DESCRIPTION OF THE TASK ▸
Where the string "іграшка" occurs in the material below, report the whole line.

EXCERPTED RECORDS ▸
....
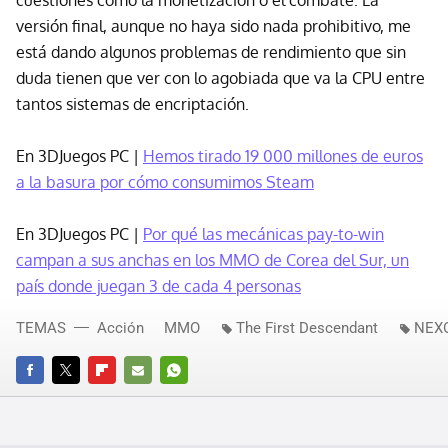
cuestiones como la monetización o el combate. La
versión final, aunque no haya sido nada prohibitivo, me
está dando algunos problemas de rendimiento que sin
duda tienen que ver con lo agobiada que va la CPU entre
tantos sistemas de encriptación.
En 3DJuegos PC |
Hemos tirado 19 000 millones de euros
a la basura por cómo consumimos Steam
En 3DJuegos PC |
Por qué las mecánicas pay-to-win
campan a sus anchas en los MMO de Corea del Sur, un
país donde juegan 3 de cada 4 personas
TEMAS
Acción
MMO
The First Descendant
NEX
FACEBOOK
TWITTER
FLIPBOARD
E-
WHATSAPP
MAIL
....
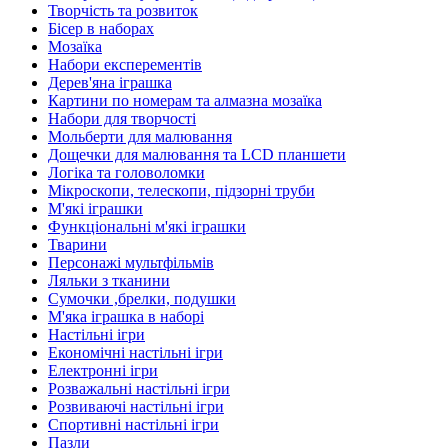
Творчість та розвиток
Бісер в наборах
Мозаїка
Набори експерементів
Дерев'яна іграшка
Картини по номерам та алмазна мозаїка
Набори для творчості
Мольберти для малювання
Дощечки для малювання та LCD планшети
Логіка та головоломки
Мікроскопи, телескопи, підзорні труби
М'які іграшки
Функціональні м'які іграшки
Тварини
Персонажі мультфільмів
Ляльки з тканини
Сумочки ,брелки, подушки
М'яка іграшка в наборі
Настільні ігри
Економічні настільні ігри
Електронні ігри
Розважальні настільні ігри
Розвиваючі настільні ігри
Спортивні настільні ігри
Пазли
....
OUTPUT OF THE TASK ▸
Дерев'яна іграшка
М'яка іграшка в наборі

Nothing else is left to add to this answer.